Your modeling of appropriate behavior, attention to detail, and general courtesy are powerful messages in the education process.  It is appropriate at this time, to quote again a great message from Dr. Haim Ginott, a former Child Psychologist and Teacher:

“I have come to the frightening conclusion that I am the decisive element in the classroom.  It is my personal approach that creates the climate.  It is my daily mood that makes the weather.  As a  teacher, I possess a tremendous power to make a child’s life miserable or joyous.  I can be a tool of torture or an instrument of inspiration.”

You are an educator because you want to teach.  You will share not only your academic knowledge, but your values, your opinions and your philosophy of life. You cannot help but make difference in a student’s life.

Our hope for you is that you will in all situations be “an instrument of inspiration”.
Have a wonderful school year, and continue to

THINK CHARACTER!

May Character Trait – Integrity

May 18, 2009

Integrity – the character trait that summarizes and includes all the character traits being emphasized during the school year. Even Webster’s Dictionary defines integrity as “completeness, wholeness, or soundness”   All those definitions lead to our choice of Integrity for our Character Education program as the final trait before school dismissal for the summer break.

W. Clement Stone states “Have the courage to say no.  Have the courage to face the truth.  Do the right thing because it is right.  These are the magic keys to living your life with Integrity”.

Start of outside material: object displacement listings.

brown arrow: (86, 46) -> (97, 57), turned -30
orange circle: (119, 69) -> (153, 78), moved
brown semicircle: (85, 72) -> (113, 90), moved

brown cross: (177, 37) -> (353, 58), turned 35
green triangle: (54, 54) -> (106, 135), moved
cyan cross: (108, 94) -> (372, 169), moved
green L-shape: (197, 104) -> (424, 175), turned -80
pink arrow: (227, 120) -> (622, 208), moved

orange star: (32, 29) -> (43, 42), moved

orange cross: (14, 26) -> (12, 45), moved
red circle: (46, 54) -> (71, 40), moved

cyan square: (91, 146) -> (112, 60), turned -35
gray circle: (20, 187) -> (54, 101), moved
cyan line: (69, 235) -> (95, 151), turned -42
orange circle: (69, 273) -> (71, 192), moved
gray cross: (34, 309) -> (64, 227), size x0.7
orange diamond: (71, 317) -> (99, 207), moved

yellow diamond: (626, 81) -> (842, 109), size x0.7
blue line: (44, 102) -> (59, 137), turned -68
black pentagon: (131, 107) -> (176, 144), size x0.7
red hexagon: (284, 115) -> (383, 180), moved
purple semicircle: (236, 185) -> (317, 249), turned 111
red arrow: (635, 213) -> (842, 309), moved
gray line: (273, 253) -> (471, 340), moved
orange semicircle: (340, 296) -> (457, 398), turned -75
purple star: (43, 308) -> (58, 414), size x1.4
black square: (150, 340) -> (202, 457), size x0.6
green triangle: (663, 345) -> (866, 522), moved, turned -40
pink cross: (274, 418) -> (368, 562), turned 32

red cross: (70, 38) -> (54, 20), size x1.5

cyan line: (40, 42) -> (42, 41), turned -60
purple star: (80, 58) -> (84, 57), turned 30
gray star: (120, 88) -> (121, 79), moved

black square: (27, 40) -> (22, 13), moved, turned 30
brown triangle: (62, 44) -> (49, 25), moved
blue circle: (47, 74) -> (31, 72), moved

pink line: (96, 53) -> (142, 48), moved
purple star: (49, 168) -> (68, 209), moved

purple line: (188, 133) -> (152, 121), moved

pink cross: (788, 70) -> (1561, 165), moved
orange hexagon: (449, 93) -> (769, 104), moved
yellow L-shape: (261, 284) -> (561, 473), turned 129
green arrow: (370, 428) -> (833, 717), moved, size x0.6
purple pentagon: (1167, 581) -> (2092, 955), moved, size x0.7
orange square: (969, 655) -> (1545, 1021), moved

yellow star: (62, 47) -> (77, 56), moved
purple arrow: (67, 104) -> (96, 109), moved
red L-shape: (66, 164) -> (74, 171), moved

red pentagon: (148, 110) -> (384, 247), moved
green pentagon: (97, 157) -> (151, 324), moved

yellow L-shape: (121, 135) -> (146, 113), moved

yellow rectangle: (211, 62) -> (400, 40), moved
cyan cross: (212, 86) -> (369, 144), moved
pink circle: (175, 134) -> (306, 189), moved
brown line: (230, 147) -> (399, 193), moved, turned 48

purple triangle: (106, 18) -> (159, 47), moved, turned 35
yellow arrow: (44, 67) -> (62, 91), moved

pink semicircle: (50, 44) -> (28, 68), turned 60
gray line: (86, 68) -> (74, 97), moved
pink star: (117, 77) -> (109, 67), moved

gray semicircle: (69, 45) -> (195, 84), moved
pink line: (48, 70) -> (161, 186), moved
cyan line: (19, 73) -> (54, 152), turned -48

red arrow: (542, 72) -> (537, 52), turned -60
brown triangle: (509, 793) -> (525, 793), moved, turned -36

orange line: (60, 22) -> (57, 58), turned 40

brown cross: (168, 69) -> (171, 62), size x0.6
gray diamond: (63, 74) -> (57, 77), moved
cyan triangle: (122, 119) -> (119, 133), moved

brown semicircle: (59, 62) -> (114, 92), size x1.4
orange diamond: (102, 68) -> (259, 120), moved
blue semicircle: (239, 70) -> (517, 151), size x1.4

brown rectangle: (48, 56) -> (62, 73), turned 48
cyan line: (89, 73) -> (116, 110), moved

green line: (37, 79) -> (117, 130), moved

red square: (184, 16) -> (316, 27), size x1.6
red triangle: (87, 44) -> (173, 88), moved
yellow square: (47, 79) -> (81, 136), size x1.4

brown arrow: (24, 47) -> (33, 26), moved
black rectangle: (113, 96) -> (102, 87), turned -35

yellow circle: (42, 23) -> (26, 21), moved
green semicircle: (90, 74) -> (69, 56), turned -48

Those three examples are a summation of what we hope to accomplish with our students.  If each of our students could honestly say they are able “say no, face the truth, and do the right thing” consistently, what a different classroom environment we might have.

Think of a significant person in your life.  What is it about him or her that made an impression on you?  Were they always honest?  Were they dependable?  Did they understand your failings, and help you to grow from such experiences?

Buckminster Fuller, with his varied background as engineer, inventor, designer, and architect stated, “Integrity is the essence of everything successful”.

If we hope to encourage and promote integrity in our students we must model it for them.  Especially at this time in the school year, it is often easy to be less than patient with some students.  But isn’t it in just such situations that we are called on to be true “persons of integrity”?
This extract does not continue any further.